▶ _Material for this exercise_
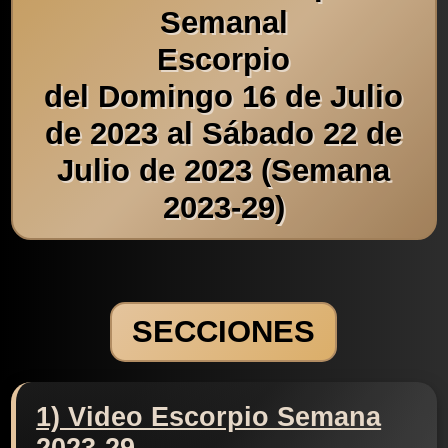
Semanal
Escorpio
del Domingo 16 de Julio
de 2023 al Sábado 22 de
Julio de 2023 (Semana
2023-29)
SECCIONES
1) Video Escorpio Semana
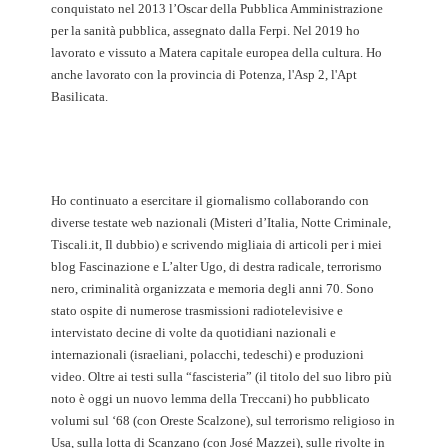
conquistato nel 2013 l’Oscar della Pubblica Amministrazione
per la sanità pubblica, assegnato dalla Ferpi. Nel 2019 ho
lavorato e vissuto a Matera capitale europea della cultura. Ho
anche lavorato con la provincia di Potenza, l'Asp 2, l'Apt
Basilicata.
Ho continuato a esercitare il giornalismo collaborando con
diverse testate web nazionali (Misteri d’Italia, Notte Criminale,
Tiscali.it, Il dubbio) e scrivendo migliaia di articoli per i miei
blog Fascinazione e L’alter Ugo, di destra radicale, terrorismo
nero, criminalità organizzata e memoria degli anni 70. Sono
stato ospite di numerose trasmissioni radiotelevisive e
intervistato decine di volte da quotidiani nazionali e
internazionali (israeliani, polacchi, tedeschi) e produzioni
video. Oltre ai testi sulla “fascisteria” (il titolo del suo libro più
noto è oggi un nuovo lemma della Treccani) ho pubblicato
volumi sul ‘68 (con Oreste Scalzone), sul terrorismo religioso in
Usa, sulla lotta di Scanzano (con José Mazzei), sulle rivolte in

▶ _Work instructions_
Locate the lines above that contain "della" and copy them.

▶ _Solved exercise_
conquistato nel 2013 l’Oscar della Pubblica Amministrazione
lavorato e vissuto a Matera capitale europea della cultura. Ho
noto è oggi un nuovo lemma della Treccani) ho pubblicato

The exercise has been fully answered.